Inhalers that require prescriptions include albuterol, marketed as Proventil and ProAir, and metaproterenol, marketed as Alupent, according to MedicineNet. These inhaled treatments are in the class of short-acting beta2-agonists. Another class of prescription inhalers is inhaled corticosteroids, marketed as Flovent, Aerobid, Beclovent and Asmanex. Physicians also prescribe anticholinergics in inhaler form, such as ipratropium bromide and tiotropium, marketed as Atrovent and Spiriva. These medications are more effective than ephedrine and epinephrine and produce fewer adverse reactions.

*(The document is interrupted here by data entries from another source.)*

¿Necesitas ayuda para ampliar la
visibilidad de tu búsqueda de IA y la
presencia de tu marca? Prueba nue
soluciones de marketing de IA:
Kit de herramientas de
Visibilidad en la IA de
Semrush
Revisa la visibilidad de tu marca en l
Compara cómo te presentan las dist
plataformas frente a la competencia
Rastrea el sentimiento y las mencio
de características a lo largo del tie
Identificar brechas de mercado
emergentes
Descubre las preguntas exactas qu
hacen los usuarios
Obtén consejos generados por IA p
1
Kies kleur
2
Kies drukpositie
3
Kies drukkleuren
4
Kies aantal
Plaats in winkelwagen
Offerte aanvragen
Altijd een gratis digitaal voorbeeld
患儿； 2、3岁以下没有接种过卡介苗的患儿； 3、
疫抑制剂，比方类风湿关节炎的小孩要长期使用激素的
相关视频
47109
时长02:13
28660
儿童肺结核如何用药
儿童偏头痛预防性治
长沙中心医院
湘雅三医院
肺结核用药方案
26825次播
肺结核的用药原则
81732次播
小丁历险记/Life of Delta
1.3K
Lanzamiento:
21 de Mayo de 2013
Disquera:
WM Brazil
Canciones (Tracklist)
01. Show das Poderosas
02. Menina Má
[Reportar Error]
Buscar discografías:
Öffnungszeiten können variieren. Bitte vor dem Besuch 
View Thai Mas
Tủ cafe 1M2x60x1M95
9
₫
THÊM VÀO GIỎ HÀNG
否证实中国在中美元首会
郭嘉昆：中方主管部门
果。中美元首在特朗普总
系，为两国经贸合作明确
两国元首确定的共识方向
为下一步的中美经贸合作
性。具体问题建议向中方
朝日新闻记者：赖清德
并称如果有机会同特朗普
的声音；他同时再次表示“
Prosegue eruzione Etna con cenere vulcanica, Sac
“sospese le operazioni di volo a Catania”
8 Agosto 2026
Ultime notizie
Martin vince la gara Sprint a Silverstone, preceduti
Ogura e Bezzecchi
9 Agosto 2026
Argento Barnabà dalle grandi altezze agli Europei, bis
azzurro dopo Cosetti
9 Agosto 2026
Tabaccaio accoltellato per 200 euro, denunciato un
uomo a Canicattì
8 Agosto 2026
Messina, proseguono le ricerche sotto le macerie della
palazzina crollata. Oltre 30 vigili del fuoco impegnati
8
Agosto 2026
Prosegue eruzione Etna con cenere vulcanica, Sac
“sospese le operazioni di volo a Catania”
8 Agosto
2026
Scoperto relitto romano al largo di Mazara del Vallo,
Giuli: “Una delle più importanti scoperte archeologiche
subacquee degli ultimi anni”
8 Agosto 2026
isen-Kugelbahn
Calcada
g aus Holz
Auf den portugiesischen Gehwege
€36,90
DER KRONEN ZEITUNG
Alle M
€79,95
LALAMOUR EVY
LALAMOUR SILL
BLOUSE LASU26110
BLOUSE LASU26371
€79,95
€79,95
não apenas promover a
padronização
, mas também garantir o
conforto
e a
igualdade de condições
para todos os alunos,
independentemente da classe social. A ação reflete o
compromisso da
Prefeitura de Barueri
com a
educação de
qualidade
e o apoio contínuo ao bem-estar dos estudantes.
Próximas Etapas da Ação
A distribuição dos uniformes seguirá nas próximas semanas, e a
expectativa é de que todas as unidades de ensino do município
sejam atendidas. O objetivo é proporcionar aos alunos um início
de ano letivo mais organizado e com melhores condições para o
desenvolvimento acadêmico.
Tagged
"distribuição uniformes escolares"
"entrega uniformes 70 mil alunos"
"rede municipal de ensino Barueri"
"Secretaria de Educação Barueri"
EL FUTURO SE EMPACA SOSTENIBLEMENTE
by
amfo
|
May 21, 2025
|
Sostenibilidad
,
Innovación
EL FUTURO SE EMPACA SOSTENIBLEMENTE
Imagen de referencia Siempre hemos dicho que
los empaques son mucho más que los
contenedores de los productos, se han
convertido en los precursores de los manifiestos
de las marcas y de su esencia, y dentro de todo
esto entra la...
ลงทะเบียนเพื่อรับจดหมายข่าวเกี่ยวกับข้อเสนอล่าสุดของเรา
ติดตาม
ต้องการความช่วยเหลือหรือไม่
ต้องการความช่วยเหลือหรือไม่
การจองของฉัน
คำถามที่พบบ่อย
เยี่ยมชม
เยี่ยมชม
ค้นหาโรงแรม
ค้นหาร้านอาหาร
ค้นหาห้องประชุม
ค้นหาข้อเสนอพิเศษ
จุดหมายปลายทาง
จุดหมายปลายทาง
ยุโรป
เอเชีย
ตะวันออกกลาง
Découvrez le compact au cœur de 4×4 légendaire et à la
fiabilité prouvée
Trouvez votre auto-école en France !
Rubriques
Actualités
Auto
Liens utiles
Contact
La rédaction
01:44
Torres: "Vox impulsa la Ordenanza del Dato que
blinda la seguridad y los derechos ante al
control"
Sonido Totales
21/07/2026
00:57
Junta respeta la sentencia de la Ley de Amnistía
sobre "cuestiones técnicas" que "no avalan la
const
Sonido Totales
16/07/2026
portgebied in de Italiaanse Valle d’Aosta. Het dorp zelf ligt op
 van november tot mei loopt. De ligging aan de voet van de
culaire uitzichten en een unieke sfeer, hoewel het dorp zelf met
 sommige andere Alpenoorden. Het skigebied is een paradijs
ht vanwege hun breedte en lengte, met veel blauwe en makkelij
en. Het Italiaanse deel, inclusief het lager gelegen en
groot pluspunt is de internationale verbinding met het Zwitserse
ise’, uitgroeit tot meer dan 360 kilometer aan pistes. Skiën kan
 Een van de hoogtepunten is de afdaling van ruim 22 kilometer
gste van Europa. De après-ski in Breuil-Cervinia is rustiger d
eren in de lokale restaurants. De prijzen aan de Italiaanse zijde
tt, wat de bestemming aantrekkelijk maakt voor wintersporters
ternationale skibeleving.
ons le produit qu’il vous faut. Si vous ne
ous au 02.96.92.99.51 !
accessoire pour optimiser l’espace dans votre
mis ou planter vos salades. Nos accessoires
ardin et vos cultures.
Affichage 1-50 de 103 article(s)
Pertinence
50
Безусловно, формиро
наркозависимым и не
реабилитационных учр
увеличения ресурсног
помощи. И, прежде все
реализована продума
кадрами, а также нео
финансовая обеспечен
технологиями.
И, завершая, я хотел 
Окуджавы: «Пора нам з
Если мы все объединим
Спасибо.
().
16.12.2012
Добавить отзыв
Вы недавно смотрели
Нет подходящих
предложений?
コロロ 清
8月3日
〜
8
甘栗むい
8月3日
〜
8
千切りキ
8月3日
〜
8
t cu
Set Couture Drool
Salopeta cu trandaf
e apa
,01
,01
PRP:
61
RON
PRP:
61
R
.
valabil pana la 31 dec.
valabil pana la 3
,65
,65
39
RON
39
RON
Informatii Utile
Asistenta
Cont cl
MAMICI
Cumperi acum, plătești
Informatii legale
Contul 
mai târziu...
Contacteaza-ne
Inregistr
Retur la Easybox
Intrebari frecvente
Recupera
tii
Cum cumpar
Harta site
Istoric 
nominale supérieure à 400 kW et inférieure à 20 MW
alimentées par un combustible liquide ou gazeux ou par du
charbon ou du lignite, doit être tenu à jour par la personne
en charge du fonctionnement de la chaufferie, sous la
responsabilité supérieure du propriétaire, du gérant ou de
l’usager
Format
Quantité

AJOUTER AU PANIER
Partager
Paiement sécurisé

Once patients inhale them, short-acting anticholinergic medications provide relief in approximately 15 minutes, and their effects continue for up to eight hours to treat conditions such as chronic obstructive pulmonary disease, according to the American Thoracic Society. Although beta2-agonists act more quickly, they create more side effects than the anticholinergics, which are effective bronchodilators. Anticholinergics stop the muscles around the bronchi, or the large airways, from becoming tight when lung irritation occurs. Beta-agonists reduce restrictions in the small airways, or bronchioles.
As of 2015, tiotropium is the only long-acting anticholinergic, and it begins working in approximately 20 minutes, explains the American Thoracic Society. Patients inhale the contents of one tiotropium capsule daily and experience relief of airway constriction symptoms for up to 24 hours. Anticholinergic side effects include dry cough and dry mouth. Patients with glaucoma may experience worse vision symptoms, and men with prostate conditions may experience more urination problems.